I am committed to a meal with the man now;
our food has been ordered and I can’t hoof it out of there, much as I’d like
to.
We progress to talking about my life
drawing group, and he compliments me on my work. He explains he’s seen many drawings that are
not of my standard. I ask if he too,
does life drawing. He awkwardly admits
that he’s to be found nude on the other side of the easel. Such is my enthusiasm for all aspects of life
drawing, I speak without thinking, remarking on how many art models struggle to
hold down jobs, need money or have psychological problems. (Models reading this, don’t take offence, I
model too.

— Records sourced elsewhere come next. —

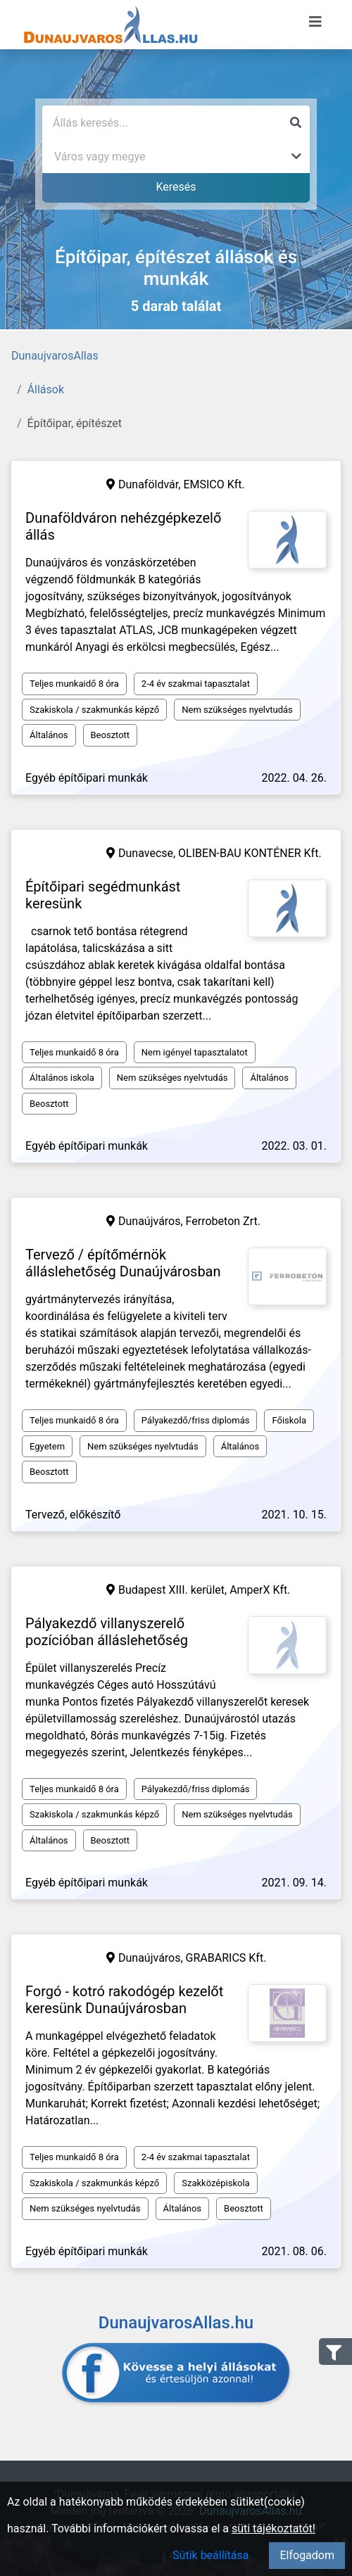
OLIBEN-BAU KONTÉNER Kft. (250, 853)
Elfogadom (306, 2555)
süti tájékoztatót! (273, 2528)
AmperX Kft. (260, 1590)
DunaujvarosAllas (55, 355)
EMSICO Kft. (213, 484)
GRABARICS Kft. (226, 1958)
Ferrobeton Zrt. (223, 1221)
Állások (45, 389)
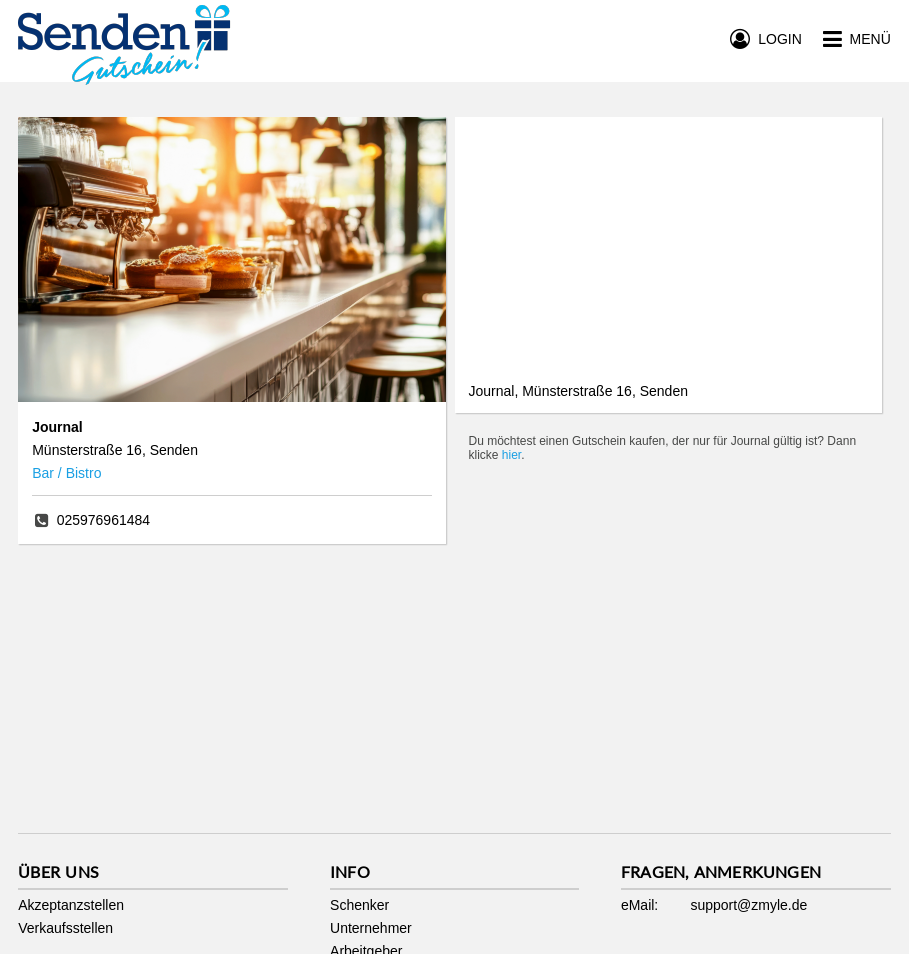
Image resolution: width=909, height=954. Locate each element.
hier (511, 455)
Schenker (359, 905)
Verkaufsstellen (65, 928)
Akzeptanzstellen (71, 905)
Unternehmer (371, 928)
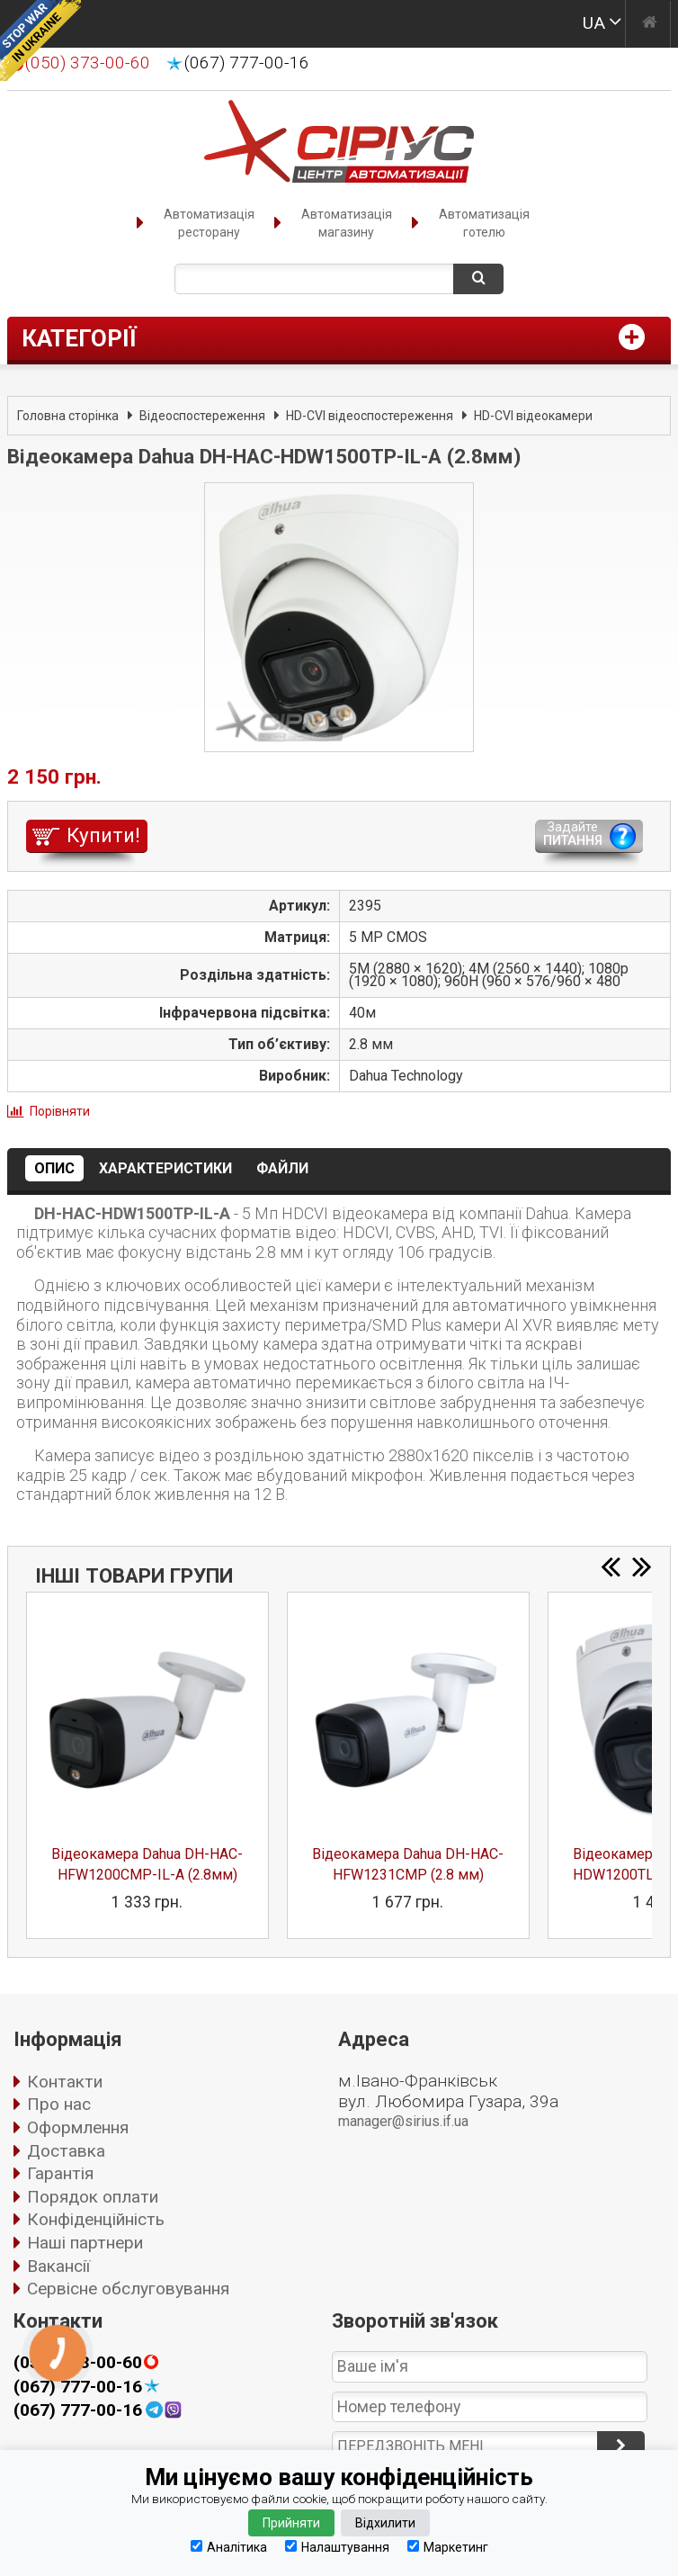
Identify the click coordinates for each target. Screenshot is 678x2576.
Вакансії (58, 2266)
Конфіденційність (96, 2219)
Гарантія (60, 2173)
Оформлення (78, 2127)
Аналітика (229, 2547)
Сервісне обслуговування (128, 2288)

For all three reasons.) Allan denies any of the above and speaks in
vague terms about art appreciation. Then
the realization dawns on me. Does he harbour
hopes that a lovely lady artist, overwhelmed by desire at the sight of his
aforementioned “Very Attractive Package”, will corner him after class and
suggest he might want to see her etchings?

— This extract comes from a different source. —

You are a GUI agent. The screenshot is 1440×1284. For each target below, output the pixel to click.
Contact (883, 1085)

For a rash moment, I am tempted to ask
him to model for our group. He would be
brilliant to draw, alive with character and meandering line. Sharron and Kaye would love me forever if I
landed this fish. But no, I don’t want
him to think I’m interested. That would
be unfair. Sharron and Kaye love me
forever anyway.
As I look across at Allan, I shudder at
his having put down ‘sex’ as an interest. And on the forest floor? Sylvan visions of the two of us cuddling under
the canopy, walking stick within convenient reach, flood uninvited into my
head. Given his decrepitude, he’d never be able to get himself up. (either
way!) Surely the man is long past all of that nonsense? The expression, “There may be snow on the
roof but there’s fire in the furnace!” may be all very well in theory, but I
would not be a willing participant in the practical application. God, no!
These thoughts bring to mind an experience
related by a friend. She’d been dating a
man of mature years for some weeks before making the decision that she could no
longer continue with both the meals paid for and deferment of his advances. A special night out, complete with hotel
suite, was arranged. It all ended disastrously because he had both over
imbibed, and misplaced his Viagra, so was unable to rise to the occasion.

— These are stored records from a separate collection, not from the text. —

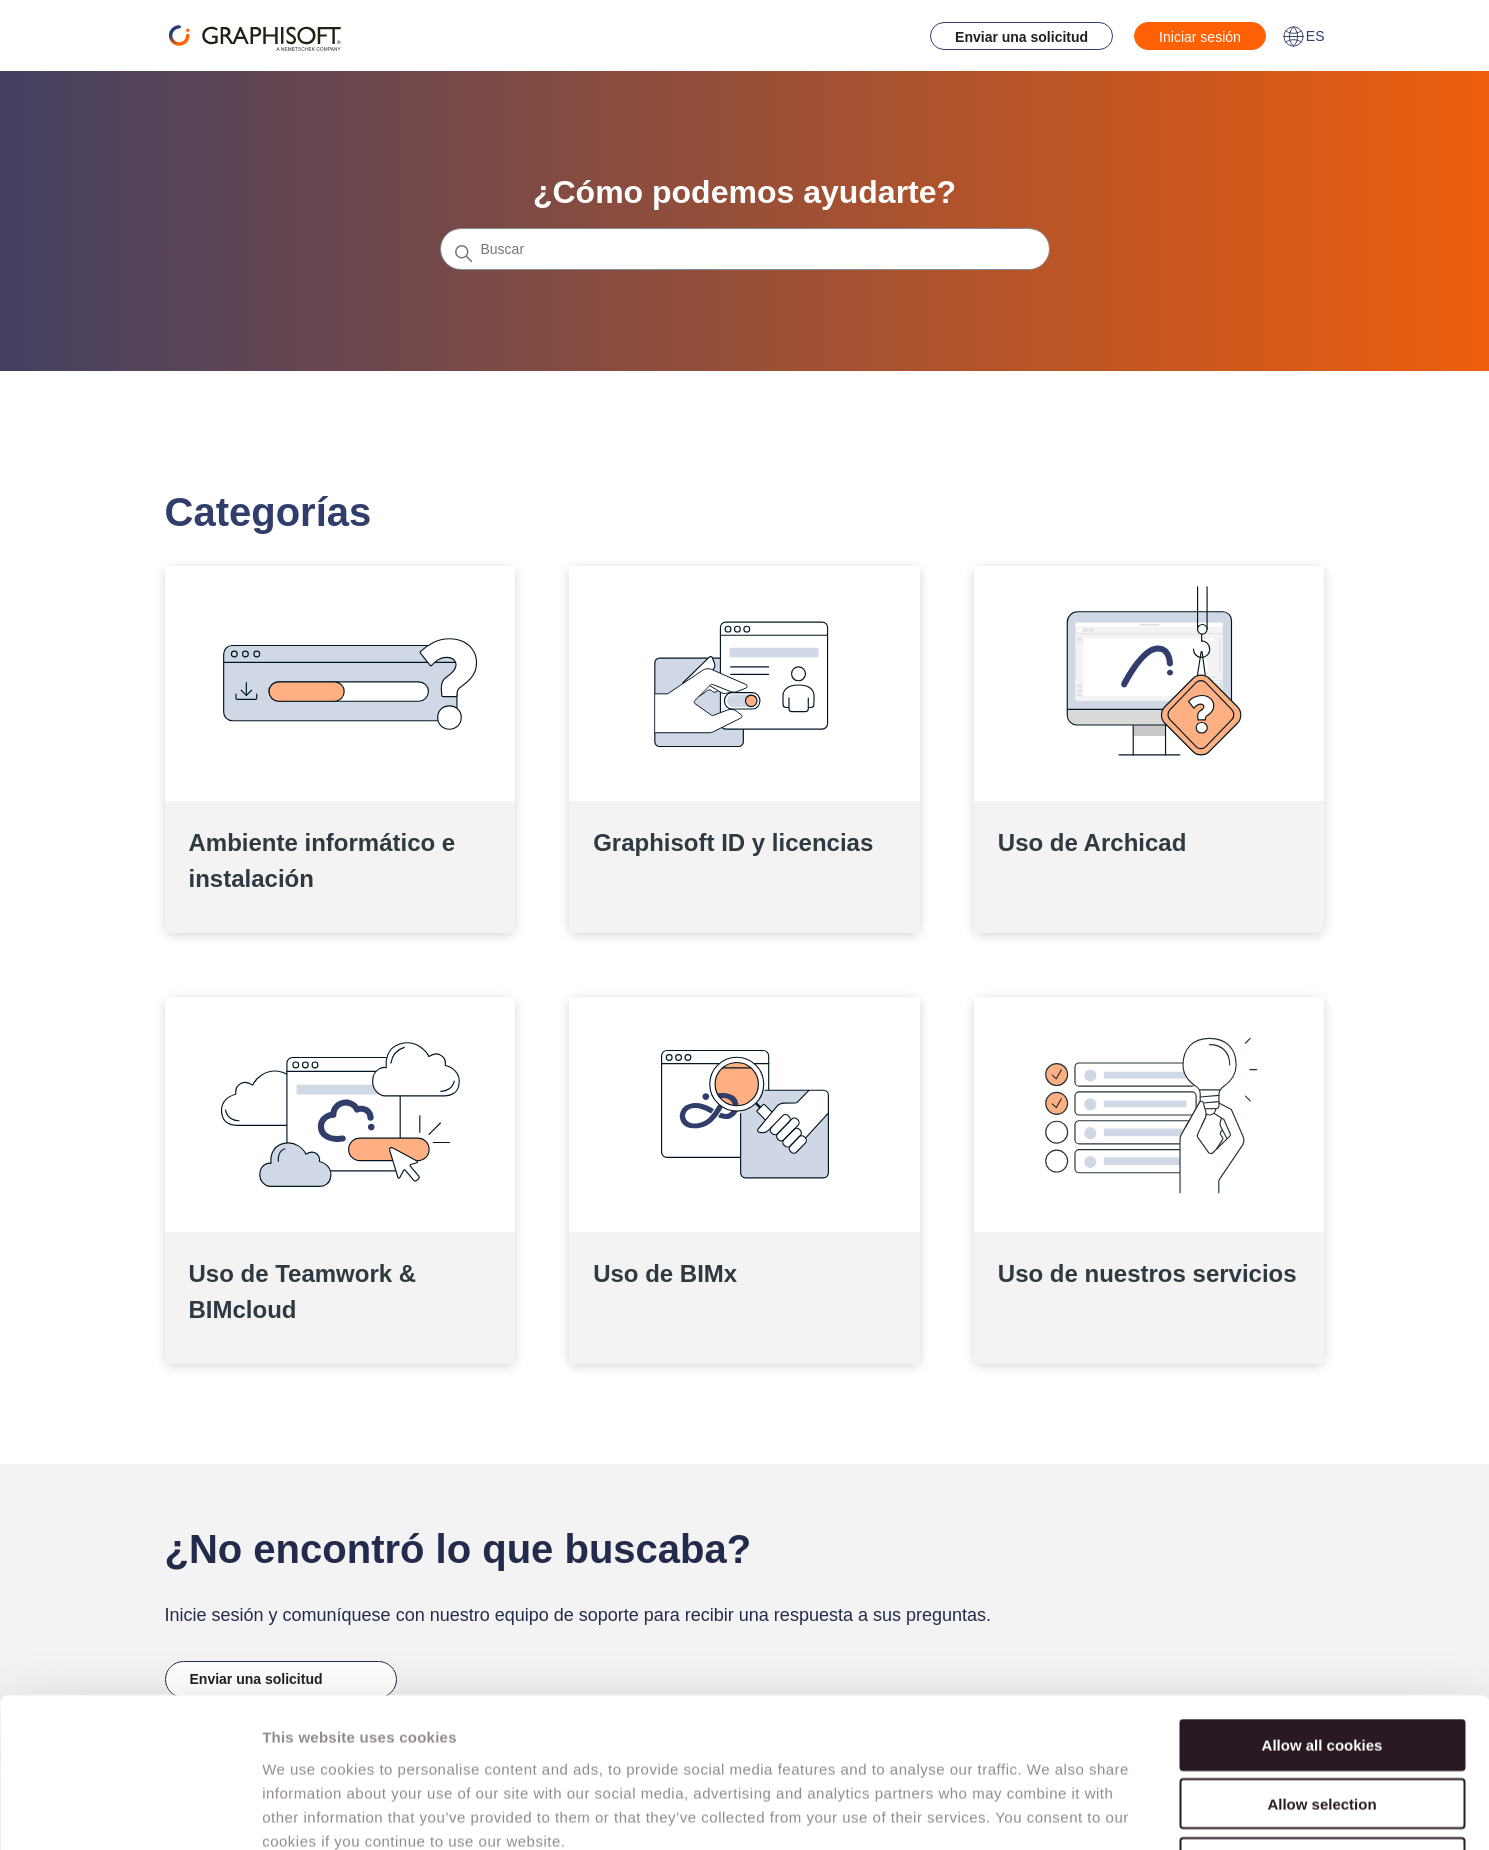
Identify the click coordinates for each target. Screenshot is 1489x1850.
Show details (1049, 1810)
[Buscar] (745, 249)
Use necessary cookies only (1322, 1722)
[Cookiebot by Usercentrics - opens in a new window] (129, 1811)
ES (1303, 36)
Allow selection (1321, 1663)
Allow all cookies (1322, 1604)
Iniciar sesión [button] (1200, 37)
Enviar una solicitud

Breakfast may not be an appropriate time
for regaling Allan with this narrative. Besides, though he’d brought it up first, I
wasn’t about to lay bare the topic of sex.
It’s been said that, after a certain
age, many men are just looking for a purse or a nurse. Looking at the relic before me, it is clear
that I’m dealing with the latter here.
My heart hurt for him. He was
genuinely a sweetie, and I know would treat his woman very well. I, however, have done more than my fair share
in the care-giving department. The horror of facing major health issues without
a loved one walking the journey alongside must be a difficult reality.
I leave our meeting in a contemplative
mood. The prospect of facing my future
alone doesn’t hold the appeal that it did before the morning’s
revelations. As I heard recently on my BBC comedy podcast,
“Life kicks you in the teeth and then you die.”